Karl Marx, when he was living in Highgate, London, was once asked to address a group of theologians. On his arrival, the meeting place was full of tobacco smoke, and Marx remarked, “Theologians always cloud the issues.” When I remind theologians of this, they invariably reply, “Yes, and you in biblical studies always simplify them.” If this be the case, the object we study, the Bible, is certainly not simple.
The first Bibles I ever saw were bound in black covers—Bible black as a poet called it. They stood out, unattractive and somehow odd and strange. They evoked the cromlechs—the large black stones, or megaliths—that dot so many hills in Great Britain. These black stones originally had a religious purpose. They conveyed the sense of awe and mystery and even terror that early Britons felt surrounded them.
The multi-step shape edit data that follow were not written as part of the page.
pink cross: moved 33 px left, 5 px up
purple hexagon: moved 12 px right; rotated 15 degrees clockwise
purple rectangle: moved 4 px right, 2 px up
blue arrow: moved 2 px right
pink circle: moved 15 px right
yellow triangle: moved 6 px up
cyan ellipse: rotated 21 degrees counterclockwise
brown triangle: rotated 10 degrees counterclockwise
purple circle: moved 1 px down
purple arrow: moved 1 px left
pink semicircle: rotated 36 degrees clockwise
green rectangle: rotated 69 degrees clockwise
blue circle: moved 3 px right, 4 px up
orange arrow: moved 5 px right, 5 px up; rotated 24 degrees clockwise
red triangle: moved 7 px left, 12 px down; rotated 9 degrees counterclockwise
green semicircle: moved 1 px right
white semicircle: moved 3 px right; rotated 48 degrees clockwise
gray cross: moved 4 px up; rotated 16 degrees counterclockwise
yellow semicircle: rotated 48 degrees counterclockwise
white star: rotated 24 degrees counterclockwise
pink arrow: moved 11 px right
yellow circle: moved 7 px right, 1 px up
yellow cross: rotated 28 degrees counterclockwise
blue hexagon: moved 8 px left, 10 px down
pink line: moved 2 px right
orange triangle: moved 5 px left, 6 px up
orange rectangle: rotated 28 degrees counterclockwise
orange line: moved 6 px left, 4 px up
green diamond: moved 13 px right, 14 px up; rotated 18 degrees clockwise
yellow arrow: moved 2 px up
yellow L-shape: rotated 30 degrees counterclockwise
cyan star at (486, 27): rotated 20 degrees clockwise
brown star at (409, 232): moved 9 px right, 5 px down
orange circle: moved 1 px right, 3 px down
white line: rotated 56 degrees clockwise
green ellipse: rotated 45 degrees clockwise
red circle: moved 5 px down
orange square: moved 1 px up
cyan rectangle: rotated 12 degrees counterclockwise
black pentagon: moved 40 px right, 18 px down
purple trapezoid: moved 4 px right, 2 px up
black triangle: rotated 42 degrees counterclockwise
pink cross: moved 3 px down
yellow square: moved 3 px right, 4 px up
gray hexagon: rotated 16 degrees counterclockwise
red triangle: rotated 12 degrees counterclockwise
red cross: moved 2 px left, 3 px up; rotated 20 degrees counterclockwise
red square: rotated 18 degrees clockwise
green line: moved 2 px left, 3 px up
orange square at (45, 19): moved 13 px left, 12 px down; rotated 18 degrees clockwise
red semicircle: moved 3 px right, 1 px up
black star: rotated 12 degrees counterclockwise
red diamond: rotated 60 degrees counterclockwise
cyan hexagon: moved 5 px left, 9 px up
For thousands of Jews and Christians, the Bible has been, and remains, a sacred, numinous, awesome book. Religious Jews believe that in the Bible the eternal has entered into time, the unseen has taken visible form, the unknown has become apparent, the intangible has become tangible in written documents that we can handle. The Law of God has become incarnate in print. For religious Jews, to read the scriptures, and even to quote from them, is to be put in touch with the divine order of being. That is why in Judaism the study of the Hebrew scriptures is worship. It is more important to study them than to obey them, it is said, because without study you will obey them in the wrong way.